[WHAT IS REQUIRED] Look through the listing below, and wherever a line has the string "sieve", copy it.

[PROVIDED INFORMATION]
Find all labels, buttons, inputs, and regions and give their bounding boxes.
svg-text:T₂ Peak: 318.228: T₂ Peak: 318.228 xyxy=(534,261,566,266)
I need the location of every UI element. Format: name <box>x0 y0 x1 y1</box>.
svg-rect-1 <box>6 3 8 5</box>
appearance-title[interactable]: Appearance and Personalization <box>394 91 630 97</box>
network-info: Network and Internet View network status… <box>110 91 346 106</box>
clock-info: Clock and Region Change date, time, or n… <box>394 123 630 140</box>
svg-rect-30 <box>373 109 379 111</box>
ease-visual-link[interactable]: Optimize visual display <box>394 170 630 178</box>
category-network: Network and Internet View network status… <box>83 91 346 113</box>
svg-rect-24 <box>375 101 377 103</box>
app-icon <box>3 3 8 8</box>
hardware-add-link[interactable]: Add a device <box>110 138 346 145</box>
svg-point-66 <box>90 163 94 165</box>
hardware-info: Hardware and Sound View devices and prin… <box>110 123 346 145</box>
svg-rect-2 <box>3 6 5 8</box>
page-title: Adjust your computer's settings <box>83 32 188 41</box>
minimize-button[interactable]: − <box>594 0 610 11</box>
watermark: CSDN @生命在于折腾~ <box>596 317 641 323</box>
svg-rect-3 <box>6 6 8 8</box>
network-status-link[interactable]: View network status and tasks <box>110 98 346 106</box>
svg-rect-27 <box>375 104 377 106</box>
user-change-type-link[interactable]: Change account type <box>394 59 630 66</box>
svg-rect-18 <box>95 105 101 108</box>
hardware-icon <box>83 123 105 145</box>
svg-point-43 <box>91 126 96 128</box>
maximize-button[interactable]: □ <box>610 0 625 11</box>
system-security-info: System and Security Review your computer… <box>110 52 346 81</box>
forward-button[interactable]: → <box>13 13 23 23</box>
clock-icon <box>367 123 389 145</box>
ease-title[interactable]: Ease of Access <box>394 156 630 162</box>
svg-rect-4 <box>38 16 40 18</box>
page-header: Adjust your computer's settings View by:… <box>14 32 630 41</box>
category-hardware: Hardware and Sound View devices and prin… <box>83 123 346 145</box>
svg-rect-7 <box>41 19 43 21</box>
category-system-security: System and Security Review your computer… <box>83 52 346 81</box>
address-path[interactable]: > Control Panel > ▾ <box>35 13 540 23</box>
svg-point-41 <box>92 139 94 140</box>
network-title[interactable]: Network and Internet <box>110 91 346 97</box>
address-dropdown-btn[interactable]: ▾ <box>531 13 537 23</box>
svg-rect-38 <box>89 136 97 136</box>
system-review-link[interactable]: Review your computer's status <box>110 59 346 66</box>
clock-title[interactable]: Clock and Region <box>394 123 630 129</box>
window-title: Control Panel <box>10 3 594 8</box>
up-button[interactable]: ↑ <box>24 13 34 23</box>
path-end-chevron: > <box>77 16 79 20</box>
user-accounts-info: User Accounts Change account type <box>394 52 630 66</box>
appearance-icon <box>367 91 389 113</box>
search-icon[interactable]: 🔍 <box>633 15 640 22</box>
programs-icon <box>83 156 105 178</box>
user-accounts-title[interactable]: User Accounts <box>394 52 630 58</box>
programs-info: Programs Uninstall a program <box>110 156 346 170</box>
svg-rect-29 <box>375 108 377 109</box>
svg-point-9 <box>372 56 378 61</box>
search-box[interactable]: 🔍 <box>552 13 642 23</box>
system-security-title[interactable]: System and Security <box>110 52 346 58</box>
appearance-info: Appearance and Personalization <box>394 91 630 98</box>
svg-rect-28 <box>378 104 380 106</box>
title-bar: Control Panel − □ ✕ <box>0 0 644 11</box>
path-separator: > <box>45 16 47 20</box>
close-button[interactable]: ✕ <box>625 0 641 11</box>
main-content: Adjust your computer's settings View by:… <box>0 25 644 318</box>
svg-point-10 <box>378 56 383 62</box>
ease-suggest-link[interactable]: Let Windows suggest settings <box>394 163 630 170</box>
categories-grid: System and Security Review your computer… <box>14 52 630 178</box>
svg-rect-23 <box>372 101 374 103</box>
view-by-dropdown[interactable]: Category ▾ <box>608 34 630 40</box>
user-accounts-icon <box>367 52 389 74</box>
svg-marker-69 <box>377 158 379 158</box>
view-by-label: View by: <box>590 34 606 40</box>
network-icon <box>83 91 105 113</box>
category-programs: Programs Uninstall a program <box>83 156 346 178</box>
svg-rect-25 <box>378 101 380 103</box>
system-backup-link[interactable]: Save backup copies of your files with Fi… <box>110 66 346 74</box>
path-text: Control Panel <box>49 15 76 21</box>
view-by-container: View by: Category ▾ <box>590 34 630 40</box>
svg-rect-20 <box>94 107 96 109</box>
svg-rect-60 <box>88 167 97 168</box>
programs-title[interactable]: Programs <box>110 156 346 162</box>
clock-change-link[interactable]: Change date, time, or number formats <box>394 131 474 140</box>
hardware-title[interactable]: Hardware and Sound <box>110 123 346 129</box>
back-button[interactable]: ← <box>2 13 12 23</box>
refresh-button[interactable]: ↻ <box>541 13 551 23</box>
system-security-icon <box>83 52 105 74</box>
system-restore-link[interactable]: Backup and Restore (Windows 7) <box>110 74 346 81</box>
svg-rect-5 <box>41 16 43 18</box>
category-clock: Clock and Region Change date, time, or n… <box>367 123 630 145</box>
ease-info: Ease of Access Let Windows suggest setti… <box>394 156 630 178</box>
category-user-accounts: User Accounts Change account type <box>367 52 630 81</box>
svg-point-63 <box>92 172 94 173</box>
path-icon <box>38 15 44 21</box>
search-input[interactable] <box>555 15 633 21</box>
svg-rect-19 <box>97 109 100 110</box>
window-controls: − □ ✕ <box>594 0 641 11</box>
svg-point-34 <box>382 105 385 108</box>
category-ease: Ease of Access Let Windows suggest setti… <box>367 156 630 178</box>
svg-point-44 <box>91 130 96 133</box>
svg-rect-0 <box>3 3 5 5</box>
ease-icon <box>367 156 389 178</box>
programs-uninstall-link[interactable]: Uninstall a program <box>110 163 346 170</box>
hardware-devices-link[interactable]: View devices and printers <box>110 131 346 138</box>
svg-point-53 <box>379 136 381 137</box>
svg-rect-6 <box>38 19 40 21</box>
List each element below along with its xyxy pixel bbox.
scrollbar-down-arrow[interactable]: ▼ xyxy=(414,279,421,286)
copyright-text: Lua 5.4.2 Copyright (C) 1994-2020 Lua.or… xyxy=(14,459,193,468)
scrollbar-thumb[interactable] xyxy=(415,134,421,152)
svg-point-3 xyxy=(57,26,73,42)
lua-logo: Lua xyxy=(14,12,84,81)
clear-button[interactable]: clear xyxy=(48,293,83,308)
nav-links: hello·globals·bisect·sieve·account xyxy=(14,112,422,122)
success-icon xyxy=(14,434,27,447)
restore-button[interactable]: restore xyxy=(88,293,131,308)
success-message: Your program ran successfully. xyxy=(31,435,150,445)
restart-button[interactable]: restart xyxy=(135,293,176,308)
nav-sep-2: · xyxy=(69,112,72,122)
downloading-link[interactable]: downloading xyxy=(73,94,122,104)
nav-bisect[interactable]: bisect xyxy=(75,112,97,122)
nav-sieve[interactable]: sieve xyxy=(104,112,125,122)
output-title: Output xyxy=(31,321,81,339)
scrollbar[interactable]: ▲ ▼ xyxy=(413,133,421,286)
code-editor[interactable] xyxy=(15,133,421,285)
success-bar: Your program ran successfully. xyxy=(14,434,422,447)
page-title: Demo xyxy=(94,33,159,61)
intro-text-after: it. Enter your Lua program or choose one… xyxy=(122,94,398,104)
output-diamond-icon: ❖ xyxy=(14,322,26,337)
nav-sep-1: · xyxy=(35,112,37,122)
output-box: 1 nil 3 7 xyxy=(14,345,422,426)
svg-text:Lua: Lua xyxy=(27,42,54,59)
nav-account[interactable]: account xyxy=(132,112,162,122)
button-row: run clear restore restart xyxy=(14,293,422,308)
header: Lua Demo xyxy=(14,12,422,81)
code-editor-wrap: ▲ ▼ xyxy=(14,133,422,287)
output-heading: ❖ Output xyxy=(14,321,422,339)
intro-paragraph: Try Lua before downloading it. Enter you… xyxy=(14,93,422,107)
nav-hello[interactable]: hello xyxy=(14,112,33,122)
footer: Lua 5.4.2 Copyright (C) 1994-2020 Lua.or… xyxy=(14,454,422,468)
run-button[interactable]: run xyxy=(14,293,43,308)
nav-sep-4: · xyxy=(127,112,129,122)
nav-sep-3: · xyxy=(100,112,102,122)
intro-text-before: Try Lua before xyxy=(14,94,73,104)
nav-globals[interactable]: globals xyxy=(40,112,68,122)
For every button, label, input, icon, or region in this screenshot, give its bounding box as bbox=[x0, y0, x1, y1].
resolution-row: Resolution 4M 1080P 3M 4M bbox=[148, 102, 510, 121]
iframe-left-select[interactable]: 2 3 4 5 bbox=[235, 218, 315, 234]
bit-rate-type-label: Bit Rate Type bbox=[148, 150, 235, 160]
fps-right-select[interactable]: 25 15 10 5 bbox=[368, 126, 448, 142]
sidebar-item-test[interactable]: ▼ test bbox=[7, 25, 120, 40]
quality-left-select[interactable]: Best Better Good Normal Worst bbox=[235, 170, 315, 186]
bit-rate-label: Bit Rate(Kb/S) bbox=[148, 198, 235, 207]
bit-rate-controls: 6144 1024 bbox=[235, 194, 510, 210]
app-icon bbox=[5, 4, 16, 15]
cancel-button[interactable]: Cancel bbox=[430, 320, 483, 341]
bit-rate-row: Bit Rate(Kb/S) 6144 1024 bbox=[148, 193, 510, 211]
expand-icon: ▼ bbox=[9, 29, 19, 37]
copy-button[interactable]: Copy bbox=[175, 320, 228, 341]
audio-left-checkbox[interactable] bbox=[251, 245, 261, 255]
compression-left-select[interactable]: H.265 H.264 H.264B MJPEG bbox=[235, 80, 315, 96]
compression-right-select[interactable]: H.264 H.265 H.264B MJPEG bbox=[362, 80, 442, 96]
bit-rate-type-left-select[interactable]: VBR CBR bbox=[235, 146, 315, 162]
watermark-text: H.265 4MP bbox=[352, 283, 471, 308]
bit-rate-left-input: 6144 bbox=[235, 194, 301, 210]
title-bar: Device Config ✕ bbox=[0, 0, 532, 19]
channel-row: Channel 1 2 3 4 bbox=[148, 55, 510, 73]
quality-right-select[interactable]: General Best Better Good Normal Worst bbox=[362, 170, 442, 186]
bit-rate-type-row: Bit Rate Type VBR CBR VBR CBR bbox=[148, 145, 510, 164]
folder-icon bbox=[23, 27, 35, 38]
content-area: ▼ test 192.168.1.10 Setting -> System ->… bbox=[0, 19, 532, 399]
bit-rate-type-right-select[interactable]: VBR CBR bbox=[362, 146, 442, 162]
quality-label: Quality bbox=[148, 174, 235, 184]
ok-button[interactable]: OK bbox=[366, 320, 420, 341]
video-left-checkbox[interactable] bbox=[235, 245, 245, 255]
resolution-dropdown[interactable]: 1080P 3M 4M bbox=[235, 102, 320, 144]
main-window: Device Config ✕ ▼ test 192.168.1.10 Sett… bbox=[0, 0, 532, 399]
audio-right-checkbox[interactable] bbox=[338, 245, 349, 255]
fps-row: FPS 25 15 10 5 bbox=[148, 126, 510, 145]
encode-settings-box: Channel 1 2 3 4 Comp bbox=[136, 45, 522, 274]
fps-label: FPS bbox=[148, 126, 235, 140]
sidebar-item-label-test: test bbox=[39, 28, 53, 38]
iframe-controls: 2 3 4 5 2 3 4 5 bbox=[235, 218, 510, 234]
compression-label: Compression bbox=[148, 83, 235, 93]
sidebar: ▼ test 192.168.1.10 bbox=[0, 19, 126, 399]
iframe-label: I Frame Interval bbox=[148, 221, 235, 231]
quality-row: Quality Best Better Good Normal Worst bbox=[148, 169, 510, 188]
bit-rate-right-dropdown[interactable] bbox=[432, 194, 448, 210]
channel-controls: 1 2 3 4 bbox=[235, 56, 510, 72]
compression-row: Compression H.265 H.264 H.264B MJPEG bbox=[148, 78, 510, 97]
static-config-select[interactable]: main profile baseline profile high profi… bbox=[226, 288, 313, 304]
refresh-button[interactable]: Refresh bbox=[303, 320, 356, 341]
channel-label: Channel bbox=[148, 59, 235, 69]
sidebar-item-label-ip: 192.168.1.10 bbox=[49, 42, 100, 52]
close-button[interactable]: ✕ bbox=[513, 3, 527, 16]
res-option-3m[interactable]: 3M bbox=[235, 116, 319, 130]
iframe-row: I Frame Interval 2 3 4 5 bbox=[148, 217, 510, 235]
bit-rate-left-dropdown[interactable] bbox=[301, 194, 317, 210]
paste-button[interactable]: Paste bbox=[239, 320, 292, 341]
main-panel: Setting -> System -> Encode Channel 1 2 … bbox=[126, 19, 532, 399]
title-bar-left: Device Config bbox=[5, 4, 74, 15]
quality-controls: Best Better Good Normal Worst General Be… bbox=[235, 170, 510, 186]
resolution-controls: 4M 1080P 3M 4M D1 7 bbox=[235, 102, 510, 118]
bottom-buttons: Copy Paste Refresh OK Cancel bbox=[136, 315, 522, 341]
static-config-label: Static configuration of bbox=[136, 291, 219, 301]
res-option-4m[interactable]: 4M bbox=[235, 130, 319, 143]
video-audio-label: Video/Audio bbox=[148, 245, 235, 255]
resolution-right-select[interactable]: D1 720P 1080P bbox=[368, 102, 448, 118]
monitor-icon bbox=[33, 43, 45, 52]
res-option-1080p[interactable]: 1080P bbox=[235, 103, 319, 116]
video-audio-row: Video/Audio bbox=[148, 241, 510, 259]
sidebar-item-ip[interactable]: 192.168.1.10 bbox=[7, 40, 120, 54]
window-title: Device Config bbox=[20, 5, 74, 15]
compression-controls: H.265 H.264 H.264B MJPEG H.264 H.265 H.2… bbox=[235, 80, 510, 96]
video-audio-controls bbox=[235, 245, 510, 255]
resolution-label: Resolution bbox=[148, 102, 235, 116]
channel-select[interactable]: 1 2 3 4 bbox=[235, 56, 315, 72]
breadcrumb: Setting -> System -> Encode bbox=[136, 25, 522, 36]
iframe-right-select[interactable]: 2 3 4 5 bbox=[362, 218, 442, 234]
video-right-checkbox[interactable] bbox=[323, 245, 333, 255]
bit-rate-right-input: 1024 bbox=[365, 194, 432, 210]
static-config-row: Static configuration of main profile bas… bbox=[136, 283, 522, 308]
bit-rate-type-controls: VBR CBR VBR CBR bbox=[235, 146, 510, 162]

[OUTPUT BELOW]
nav-links: hello·globals·bisect·sieve·account xyxy=(14,112,422,122)
nav-sieve[interactable]: sieve xyxy=(104,112,125,122)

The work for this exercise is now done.